Na causa em exame e sob o aspecto constitucional-processual não há como discordar da singela conclusão do ministro Marco Aurélio. É certo que, embora o paciente estivesse preso há seis anos, houve a intercorrência da condenação que, uma vez publicada, interrompe a prescrição (CP, art. 117,IV). Mas, na interpretação lógico-sistemática dos prazos para o julgamento da apelação e do princípio constitucional que lhes é inerente, haveria abuso de poder omissivo se outra fosse a solução do writ. Com efeito, dispõe o art. 613 do Código de Processo Penal: “As apelações interpostas das sentenças proferidas em processos por crime a que a lei comine a pena de reclusão, deverão ser processadas e julgadas pela forma estabelecida no art. 610, com as seguintes modificações: I - exarado o relatório nos autos, passarão estes ao revisor, que terá igual prazo para o exame do processo e pedirá designação de dia para o julgamento; II - os prazos serão ampliados ao dobro; III - (...)”. E quais são esses prazos? A resposta está na conjugação desses dois dispositivos. Reza o art. 610: “Nos recursos em sentido estrito, com exceção do de habeas corpus e nas apelações interpostas em sentenças em processo de contravenção ou de crime a que a lei comine pena de detenção, os autos irão imediatamente com vista ao procurador-geral pelo prazo de cinco dias, em, seguida, passarão, por igual prazo, ao relator, que pedirá designação de dia para o julgamento”.

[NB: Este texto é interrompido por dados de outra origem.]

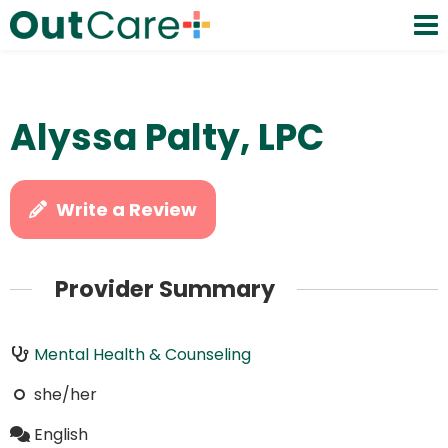
Alyssa Palty, LPC
Write a Review
Provider Summary
Mental Health & Counseling
she/her
English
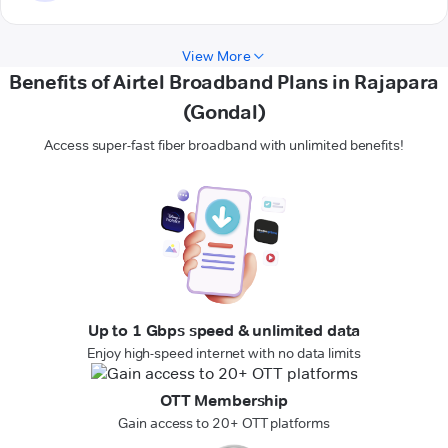
View More
Benefits of Airtel Broadband Plans in Rajapara
(Gondal)
Access super-fast fiber broadband with unlimited benefits!
Up to 1 Gbps speed & unlimited data
Enjoy high-speed internet with no data limits
OTT Membership
Gain access to 20+ OTT platforms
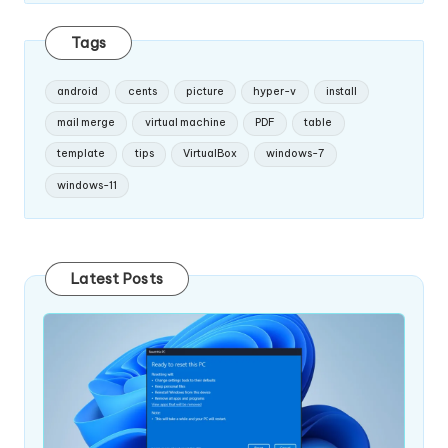
Tags
android
cents
picture
hyper-v
install
mail merge
virtual machine
PDF
table
template
tips
VirtualBox
windows-7
windows-11
Latest Posts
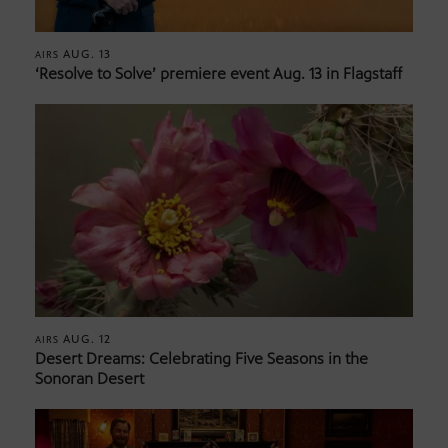
AUG. 13
AIRS
‘Resolve to Solve’ premiere event Aug. 13 in Flagstaff
AUG. 12
AIRS
Desert Dreams: Celebrating Five Seasons in the
Sonoran Desert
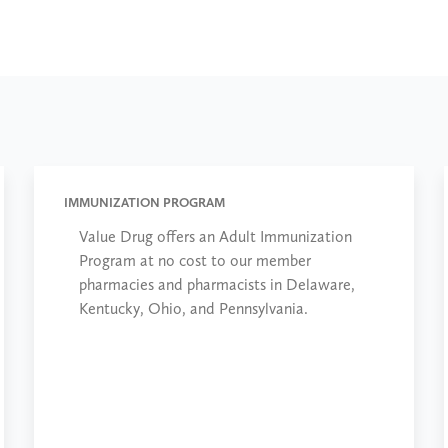
IMMUNIZATION PROGRAM
Value Drug offers an Adult Immunization
Program at no cost to our member
pharmacies and pharmacists in Delaware,
Kentucky, Ohio, and Pennsylvania.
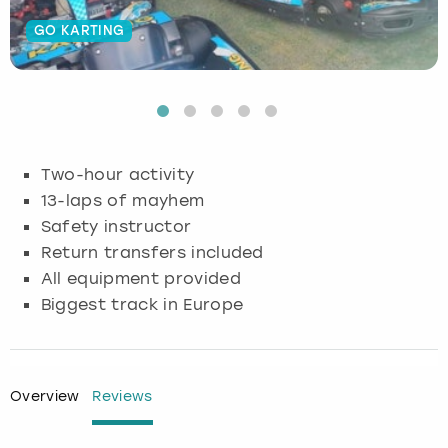
GO KARTING
Budapest
Hamburg
Manchester
Newcastle
Edinburgh
View more
Cambridge
Krakow
Newcastle
View more
Glasgow
Cardiff
Liverpool
Nottingham
Leeds
Two-hour activity
Dublin
London
Liverpool
13-laps of mayhem
Safety instructor
Edinburgh
Manchester
London
Return transfers included
All equipment provided
Glasgow
Munich
Manchester
Biggest track in Europe
Leeds
Newcastle
Newcastle
Lisbon
Nottingham
Nottingham
Overview
Reviews
Liverpool
Prague
York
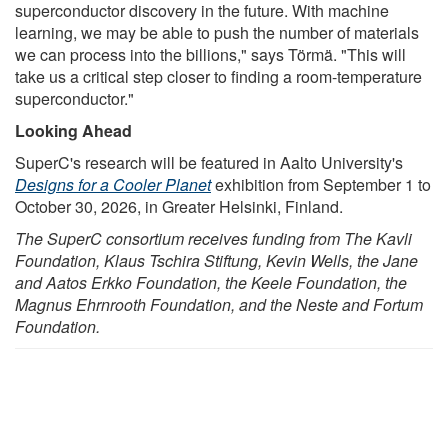
superconductor discovery in the future. With machine
learning, we may be able to push the number of materials
we can process into the billions," says Törmä. "This will
take us a critical step closer to finding a room-temperature
superconductor."
Looking Ahead
SuperC's research will be featured in Aalto University's
Designs for a Cooler Planet
exhibition from September 1 to
October 30, 2026, in Greater Helsinki, Finland.
The SuperC consortium receives funding from The Kavli
Foundation, Klaus Tschira Stiftung, Kevin Wells, the Jane
and Aatos Erkko Foundation, the Keele Foundation, the
Magnus Ehrnrooth Foundation, and the Neste and Fortum
Foundation.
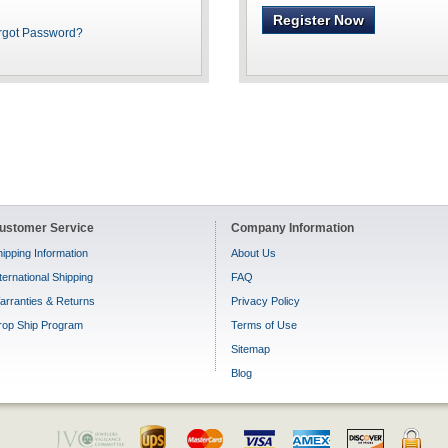
Register Now
rgot Password?
ustomer Service
Company Information
ipping Information
About Us
ternational Shipping
FAQ
arranties & Returns
Privacy Policy
rop Ship Program
Terms of Use
Sitemap
Blog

Assim, com as razões e as contrarrazões do apelo, o processo deve ser encaminhado imediatamente ao Ministério Público com o prazo de 10 (dez) dias para emitir parecer. Em seguida, o relator, com o mesmo prazo, estudará a causa e emitirá o relatório, seguindo-se o revisor que, examinando o feito - também nos 10 (dez dias) - pedirá a inclusão do feito conforme agenda do órgão julgador.
Portanto, no rigor da lei, a apelação deverá ser pautada para decisão da Câmara, dentro de 30 (trinta) dias. Fica em aberto o tempo do dia e da hora do julgamento.
Obviamente que, sendo o Código de Processo Penal decretado em 1941 (Dec.-lei 3.689, de 3 de outubro), não é possível que nos dias correntes, com as cargas oceânicas de feitos nas cortes estaduais e federais de Justiça, aqueles prazos sejam fielmente atendidos. Mas, é elementar que o tempo de 3 (três) anos, ou sejam, 1.080 (mil e oitenta) dias, é evidentemente, excessivo. Não poderia, assim, o Supremo Tribunal Federal, representado por um de seus mais ilustres membros, deixar de zelar pela Constituição - da qual é seu guardião - que, no inciso LXXVIII (78º), declara: “a todos ”, [bons ou maus litigantes; autores de menores ou maiores crimes] “no âmbito judicial ou administrativo, são assegurados a razoável duração do processo e os meios que garantam a celeridade de sua tramitação”.
Este é um princípio incluído entre os Direitos e as Garantias Fundamentais de nossa Carta Magna. Que os magistrados - sem distinção de hierarquia - prometem cumprir ao assumirem seus cargos.
--
[1] O julgamento teve início no dia 4 e foi concluído no dia 8 (março de 2013).
[2] Trecho do Relatório que antecedeu a decisão do writ
[3] Página 2. (Os destaques em itálico são meus. O destaque em versal é do original).
[4] Em face da impossibilidade de comparecimento do Águia de Haia à respectiva cerimônia, realizada no dia 29 de março de 1921, o texto do discurso foi lido pelo notável Professor Reinaldo Porchat (1868,1953), catedrático de Direito Romano da então chamada Academia de Direito de São Paulo, hoje Faculdade de Direito da USP.